- Born: May 6, 1942
- Died: April 6, 2021 (aged 78) Manila, Philippines

= Nestor Torre Jr. =

Filipino writer (1942–2021)

Nestor Urbina Torre Jr. (May 6, 1942 – April 6, 2021) was a Filipino writer, editor, film and television director, scriptwriter, theater actor, and media critic.

==Early life and education==
Nestor Torre Jr. was born on May 6, 1942 to Capt. Nestor Torre and Isabelita Urbina with the former being a harbor pilot based in Cagayan de Oro. Torre attended Xavier University in Cagayan de Oro for his elementary, high school and collegiate studies. He also studied in the United States, attending the Northwestern University in Illinois where he obtained a master's degree in journalism, radio, and television.

==Career==
Following his studies in the United States, Torre taught broadcast media at the University of the Philippines. He also became involved in the performing arts becoming a director, scriptwriter and actor for theater acts.

He started his career as director after he was asked by Pete Roa to direct the 1960s talk show Two for the Road which aired in ABS-CBN. Roa was the partner of Boots Anson-Roa who was Torre's mentor as a broadcast media student. The show was hosted by Elvira Manahan and Joey Lardizabal. Following Lardizabal's death, Torre became a co-host of the show he directed. The 1971 film Crush Ko si Sir which starred Hilda Koronel was directed and written by Torre. Torre went on to write screenplays for other films, among which were Khayam and I (1974) and Ang Isinilang Ko Ba'y Kasalanan? (1977).

As a writer, Torre worked as a columnist for Mr. & Ms. magazine from the late 1970s to the 1980s. He also worked as an editor for the publication. On December 27, 1983, Torre was made head of the new 36-member Film Academy Classification Board (FACB) of the Film Academy of the Philippines (FAP), differentiating itself from the Board of Review for Motion Pictures and Television by simply classifying films submitted for review without engaging in censorship. For the Philippine Daily Inquirer, he wrote the long-running "Viewfinder" column and was the editor for its "Saturday Special".

Torre also worked with Filipino composer Ryan Cayabyab.
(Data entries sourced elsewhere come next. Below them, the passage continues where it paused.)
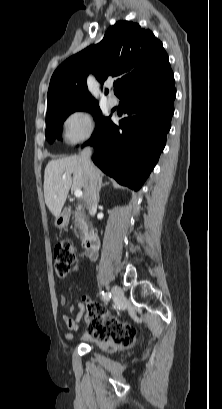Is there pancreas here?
I'll use <instances>...</instances> for the list:
<instances>
[{
  "label": "pancreas",
  "instance_id": "pancreas-1",
  "mask_svg": "<svg viewBox=\"0 0 222 409\" xmlns=\"http://www.w3.org/2000/svg\"><path fill=\"white\" fill-rule=\"evenodd\" d=\"M72 219L74 221L75 227L79 229L81 239H84L88 234L89 225L84 210L80 205L75 208Z\"/></svg>",
  "mask_w": 222,
  "mask_h": 409
}]
</instances>
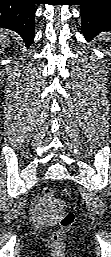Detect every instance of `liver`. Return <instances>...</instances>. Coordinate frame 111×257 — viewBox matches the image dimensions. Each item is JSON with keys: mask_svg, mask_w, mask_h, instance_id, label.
Returning <instances> with one entry per match:
<instances>
[{"mask_svg": "<svg viewBox=\"0 0 111 257\" xmlns=\"http://www.w3.org/2000/svg\"><path fill=\"white\" fill-rule=\"evenodd\" d=\"M9 36H8V32L2 30L1 32V46L5 47L9 45Z\"/></svg>", "mask_w": 111, "mask_h": 257, "instance_id": "liver-1", "label": "liver"}]
</instances>
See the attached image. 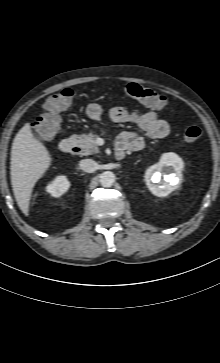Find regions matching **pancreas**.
I'll return each instance as SVG.
<instances>
[{"instance_id": "cf45deb5", "label": "pancreas", "mask_w": 220, "mask_h": 363, "mask_svg": "<svg viewBox=\"0 0 220 363\" xmlns=\"http://www.w3.org/2000/svg\"><path fill=\"white\" fill-rule=\"evenodd\" d=\"M77 139L85 155H92L99 152V148L96 143V135L92 133L82 134L78 135Z\"/></svg>"}]
</instances>
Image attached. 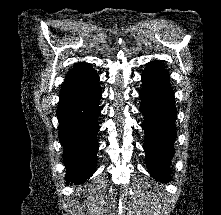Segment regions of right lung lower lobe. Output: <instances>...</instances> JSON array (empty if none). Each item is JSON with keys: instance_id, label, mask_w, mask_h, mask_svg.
<instances>
[{"instance_id": "98d812e1", "label": "right lung lower lobe", "mask_w": 221, "mask_h": 215, "mask_svg": "<svg viewBox=\"0 0 221 215\" xmlns=\"http://www.w3.org/2000/svg\"><path fill=\"white\" fill-rule=\"evenodd\" d=\"M102 92L94 69L66 78L57 108L67 182L83 183L95 171Z\"/></svg>"}]
</instances>
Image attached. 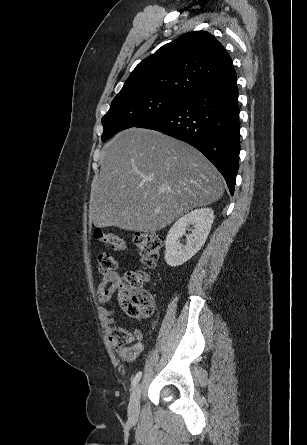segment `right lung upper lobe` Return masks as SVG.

He did work for Cayabyab's first biographical musical Katy (1998) and directed Magsimula Ka where Gines Tan provided the music and Cayabyab lent music-direction. Torre also wrote Cayabyab's musical Magnificat.

He was also a film and television critic, with his critiques at one point being posted at bulletin boards in the offices of ABS-CBN for the actors and production staff to take note of.

==Death==
Amidst the COVID-19 pandemic, Torre died on April 6, 2021, at age 78 while confined at the Santa Ana Hospital in Manila. The cause of his death was due to complications from COVID-19. Torre also had a bout with a stroke three years prior to his death.